Terms and Conditions

1. Scope and Definitions

1.1.

For the business relationship between Digital Seed (Alexander Zitzmann, Vanessa Meyer GbR), Am Klei 2, 31863 Coppenbrügge (hereinafter referred to as “PROVIDER”) and the recipient of the services (hereinafter referred to as “CUSTOMER,” collectively also referred to as the “PARTIES”), especially regarding contracts for services in the field of LinkedIn Marketing (hereinafter referred to as “Services”), these General Terms and Conditions exclusively apply.

1.2.

The PROVIDER’s offer is exclusively directed at entrepreneurs (§ 14 BGB) or business operators.

1.3.

Contradictory, deviating, or supplementary General Terms and Conditions of the CUSTOMER do not become part of the contract unless the PROVIDER expressly agrees to their validity.
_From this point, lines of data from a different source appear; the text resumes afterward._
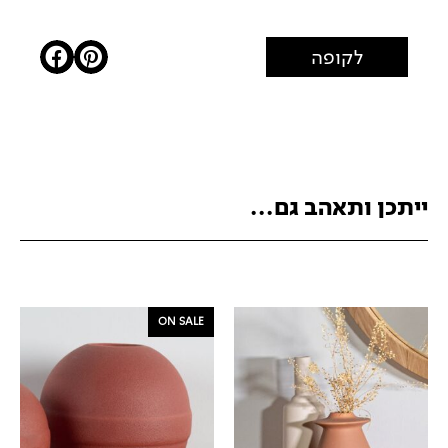
לקופה
ייתכן ותאהב גם...
ON SALE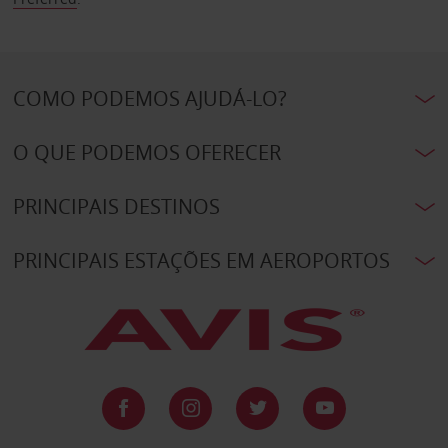
COMO PODEMOS AJUDÁ-LO?
O QUE PODEMOS OFERECER
PRINCIPAIS DESTINOS
PRINCIPAIS ESTAÇÕES EM AEROPORTOS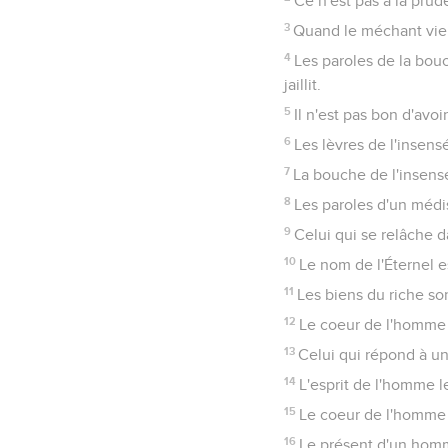
Ce n'est pas à la prude
3
Quand le méchant vient
4
Les paroles de la bou
jaillit.
5
Il n'est pas bon d'avo
6
Les lèvres de l'insens
7
La bouche de l'insensé
8
Les paroles d'un médi
9
Celui qui se relâche da
10
Le nom de l'Éternel es
11
Les biens du riche so
12
Le coeur de l'homme s'
13
Celui qui répond à un 
14
L'esprit de l'homme le
15
Le coeur de l'homme i
16
Le présent d'un homme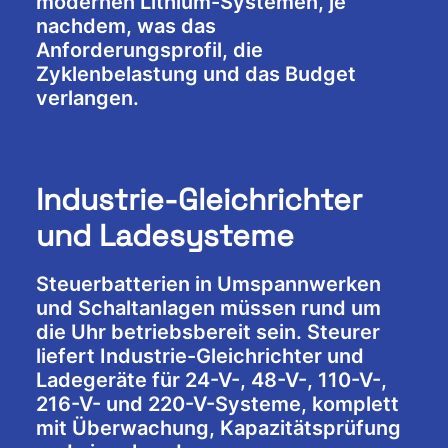
modernen Lithium-Systemen, je
nachdem, was das
Anforderungsprofil, die
Zyklenbelastung und das Budget
verlangen.
Industrie-Gleichrichter
und Ladesysteme
Steuerbatterien in Umspannwerken
und Schaltanlagen müssen rund um
die Uhr betriebsbereit sein. Steurer
liefert Industrie-Gleichrichter und
Ladegeräte für 24-V-, 48-V-, 110-V-,
216-V- und 220-V-Systeme, komplett
mit Überwachung, Kapazitätsprüfung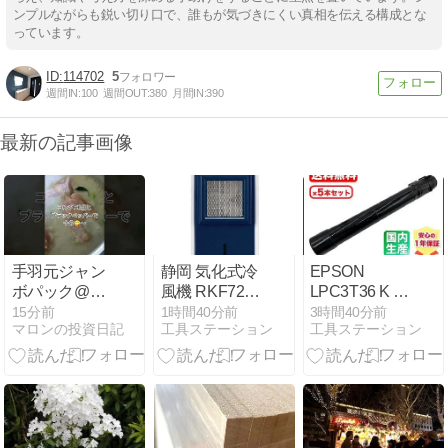
ンプルながらも鋭い切り口で、誰もが気づきにくい真相を伝える構成とな
っています。
114702
5
週間IN:
100
週間OUT:
380
月間IN:
390
最新の記事画像
手羽元ジャン
静岡 気化式冷
EPSON
ボパック@６
風機 RKF723
LPC3T36 K リ
８円１Kココ
の特徴と使い
サイクルトナ
15分前
1時間40分前
3時間40分前
マロンの投資日記
工具ステーション
工具ステーション
ナッツミルク
方
ー5本セット
煮＆焼き
の魅力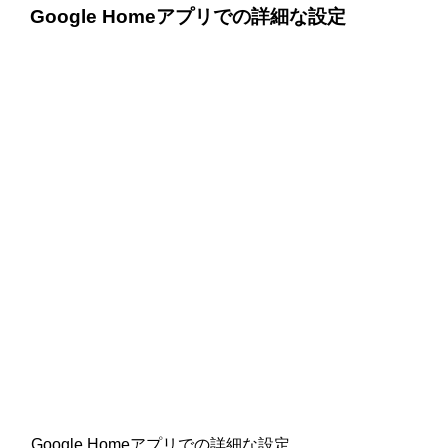
Google Homeアプリでの詳細な設定
Google Homeアプリでの詳細な設定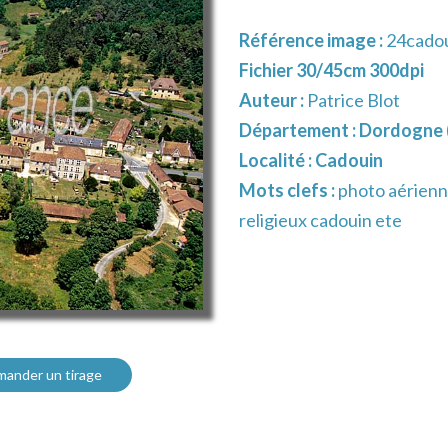
Référence image :
24cado
Fichier 30/45cm 300dpi
Auteur :
Patrice Blot
Département :
Dordogne 
Localité :
Cadouin
Mots clefs :
photo aérienn
religieux cadouin ete
ander un tirage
These General Terms and Conditions also apply if the PROVIDER, with knowledge of conflicting conditions or conditions deviating from these General Terms and Conditions, provides services unconditionally.

1.4.

The contractual basis arises from the individual agreement between the PROVIDER and the CUSTOMER (e.g., in the form of an offer) as well as the present conditions.

1.5.

The version of the PROVIDER’s General Terms and Conditions valid at the time of using the Services is decisive.

1.6.

The General Terms and Conditions also apply to all future service relationships between the PROVIDER and the CUSTOMER (related to the offered service subject), without requiring explicit inclusion.

1.7.

If the generic masculine is used in the following provisions, this is solely for the sake of simplicity, without any associated evaluation.

2. Conclusion of Contract

2.1.

The presentation of services on the website, in social networks, in brochures, or in advertisements does not constitute a binding offer by the PROVIDER to conclude a contract.

2.2.

The conclusion of a contract between the PROVIDER and the CUSTOMER can be done in written or text form (e.g., via email).

3. Services

3.1.

The specific scope of services is determined by the individual agreement between the PROVIDER and the CUSTOMER.

3.2.

Regarding the content of a service contract entered into with the PROVIDER, the PROVIDER has the right to determine the scope of services according to § 315 BGB.

3.3.

The PROVIDER is authorized to engage the assistance of third parties, especially subcontractors, to fulfill individual or all contractual obligations.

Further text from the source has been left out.